Merck Provides Preliminary Analyses of the Completed Medal Program for Arcoxia (Etoricoxib)
This is the press release from Merck describing the MEDAL study results. You’ll recall that MEDAL is the prospective, comparative trial of Arcoxia (a COX-2 inhibitor) and diclofenac (an NSAID) with the primary outcome of cardiovascular events. Before the results were release, the study design had been criticized on a couple of key grounds. In particular, Curt Furberg, an outspoken, influential critic of Merck’s handling of Vioxx, writing in the August issue of the American Heart Journal, was critical of the use of diclofenac as the comparator. Now that the unpublished results of MEDAL apparently demonstrate no difference in cardiovascular outcomes with the two drugs, Furberg’s criticism will become the real challenge for Merck. In an interview published in today’s WSJ, Furberg was quoted as saying that: “Most people didn’t expect a difference” …. The take-home message is stay away from diclofenac. The Cox-2 drugs have harmful effects and this study documented that diclofenac is no safer.” Probably not the reaction Merck was hoping for.

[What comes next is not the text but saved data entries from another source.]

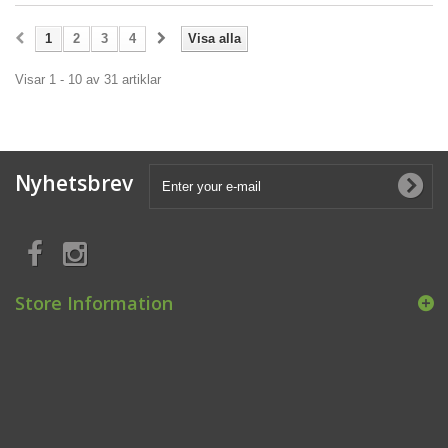
1
2
3
4
Visa alla
Visar 1 - 10 av 31 artiklar
Nyhetsbrev
Store Information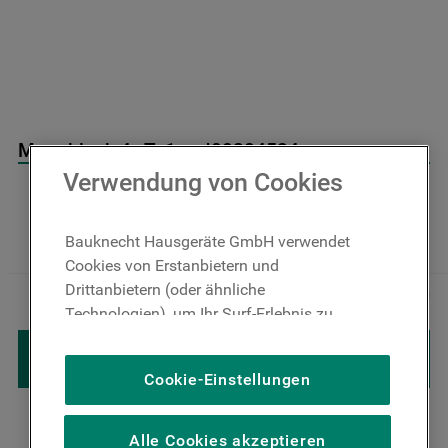
Monoblock 4v Tx1cv J00284524
Verwendung von Cookies
Auf Lager: Lieferzeit 4-6 Werktage
Bauknecht Hausgeräte GmbH verwendet
Cookies von Erstanbietern und
Drittanbietern (oder ähnliche
－
＋
zzgl. Versand
Technologien), um Ihr Surf-Erlebnis zu
verbessern (unbedingt erforderliche
IN DEN WARENKORB LEGEN
Cookies), um unser Publikum zu messen
Cookie-Einstellungen
(Leistungs-Cookies), um die redaktionellen
Inhalte der Website basierend auf Ihrer
Nutzung der Website zu personalisieren,
Alle Cookies akzeptieren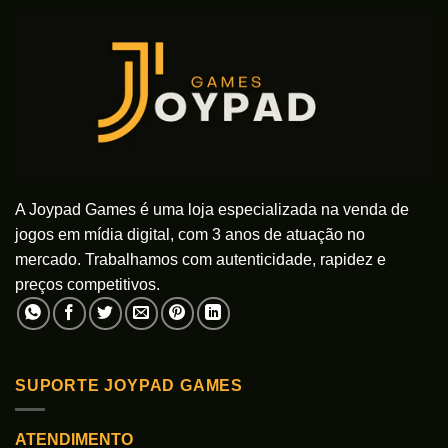
As
opções
opções
podem
podem
ser
ser
escolhidas
escolhidas
na
na
página
página
do
do
produto
produto
A Joypad Games é uma loja especializada na venda de
jogos em mídia digital, com 3 anos de atuação no
mercado. Trabalhamos com autenticidade, rapidez e
preços competitivos.
SUPORTE JOYPAD GAMES
ATENDIMENTO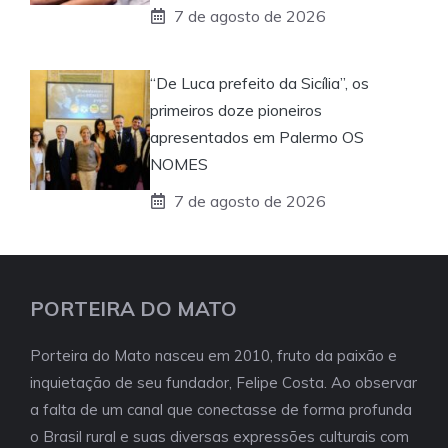
7 de agosto de 2026
“De Luca prefeito da Sicília”, os
primeiros doze pioneiros
apresentados em Palermo OS
NOMES
7 de agosto de 2026
PORTEIRA DO MATO
Porteira do Mato nasceu em 2010, fruto da paixão e
inquietação de seu fundador, Felipe Costa. Ao observar
a falta de um canal que conectasse de forma profunda
o Brasil rural e suas diversas expressões culturais com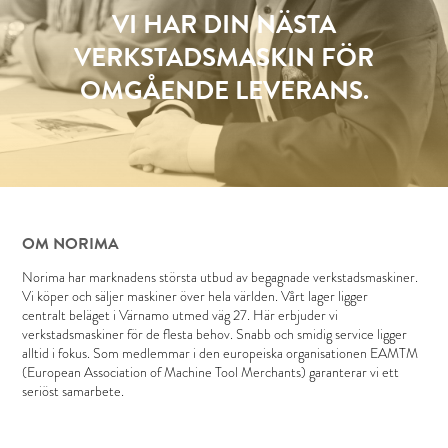
VI HAR DIN NÄSTA
VERKSTADSMASKIN FÖR
OMGÅENDE LEVERANS.
OM NORIMA
Norima har marknadens största utbud av begagnade verkstadsmaskiner.
Vi köper och säljer maskiner över hela världen. Vårt lager ligger
centralt beläget i Värnamo utmed väg 27. Här erbjuder vi
verkstadsmaskiner för de flesta behov. Snabb och smidig service ligger
alltid i fokus. Som medlemmar i den europeiska organisationen EAMTM
(European Association of Machine Tool Merchants) garanterar vi ett
seriöst samarbete.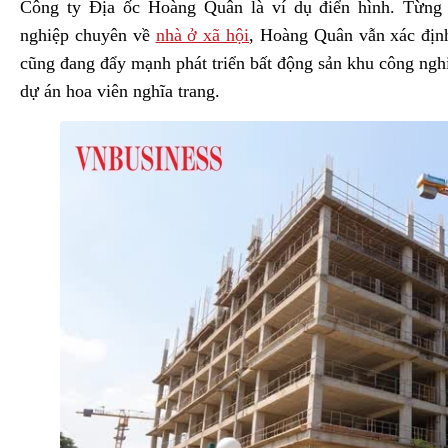
Công ty Địa ốc Hoàng Quân là ví dụ điển hình. Từng
nghiệp chuyên về
nhà ở xã hội
, Hoàng Quân vẫn xác định
cũng đang đẩy mạnh phát triển bất động sản khu công ngh
dự án hoa viên nghĩa trang.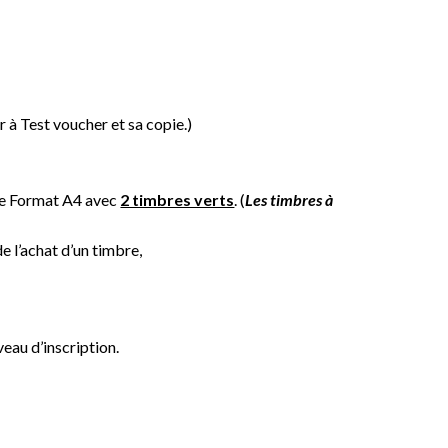
r à Test voucher et sa copie.)
e Format A4 avec
2 timbres verts
.
(
Les timbres à
de l’achat d’un timbre,
iveau d’inscription.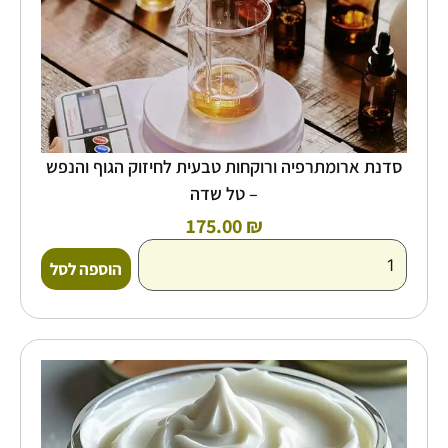
שדה
סדנת ארומתרפיה ורוקחות טבעית לחיזוק הגוף והנפש
– טל שדה
175.00
₪
הוספה לסל
כמות
של
סדנת
ארומתרפיה
ורוקחות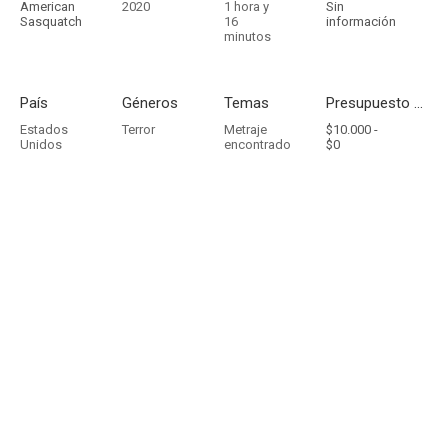
American
2020
1 hora y
Sin
Sasquatch
16
información
minutos
País
Géneros
Temas
Presupuesto - Ingresos
Estados
Terror
Metraje
$10.000 -
Unidos
encontrado
$0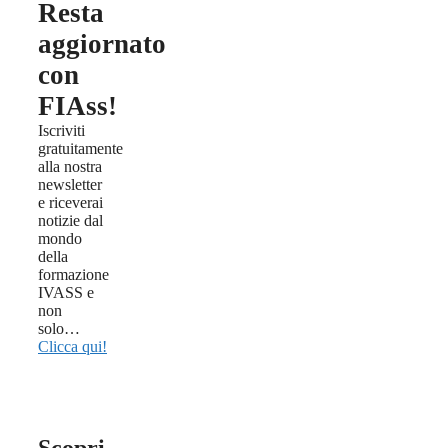
Resta
aggiornato
con
FIAss!
Iscriviti
gratuitamente
alla nostra
newsletter
e riceverai
notizie dal
mondo
della
formazione
IVASS e
non
solo…
Clicca qui!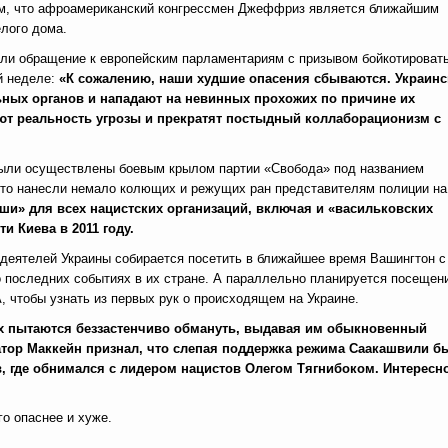
им, что афроамериканский конгрессмен Джеффриз является ближайшим
лого дома.
сали обращение к европейским парламентариям с призывом бойкотироват
й неделе:
«К сожалению, наши худшие опасения сбываются. Украинс
ьных органов и нападают на невинных прохожих по причине их
ют реальность угрозы и прекратят постыдный коллаборационизм с
 были осуществлены боевым крылом партии «Свобода» под названием
 что нанесли немало колющих и режущих ран представителям полиции на
ши» для всех нацистских организаций, включая и «васильковских
и Киева в 2011 году.
 деятелей Украины собирается посетить в ближайшее время Вашингтон с
о последних событиях в их стране. А параллельно планируется посещен
чтобы узнать из первых рук о происходящем на Украине.
Их пытаются беззастенчиво обмануть, выдавая им обыкновенный
атор Маккейн признал, что слепая поддержка режима Саакашвили б
в, где обнимался с лидером нацистов Олегом Тягнибоком. Интересно
о опаснее и хуже.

But surely Merck knew that diclofenac would be criticized as a comparator when it designed the MEDAL study. So, why didn’t Merck choose Naproxen as the comparator? I suspect we’ll know the answer to this question in short order. In the meantime, what should Merck do to proactively address this crucial criticism? There’s a few things they can do, none of which will be definitive. First, they need to scour the published literature on diclofenac (I’m assuming they already have) and provide support for an independent case-control study or two of diclofenac using data from prescription-event monitoring databases. Both of the efforts have the goal of establishing the relative safety of diclofenac in the “real-world” setting. Merck should also explore preclinical experimentation to determine how/if diclofenac differentiates itself from Vioxx with regards to proposed mechanisms of increased thrombotic risk. Finally, it will be useful for Merck to compare the rates of cardiovascular events in MEDAL with those from a body of recent cardiovascular outcomes studies, using primary data when possible. In particular, it will be important to match MEDAL subjects taking diclofenac with subjects from contemporaneous studies on key factors that would be likely to influence absolute event rates (e.g. age, geographical region, smoking status, concomitant meds, etc.). If MEDAL event rates appear to be the same as those from other studies in which subjects didn’t use diclofenac, it will be harder to argue that diclofenac itself is dangerous.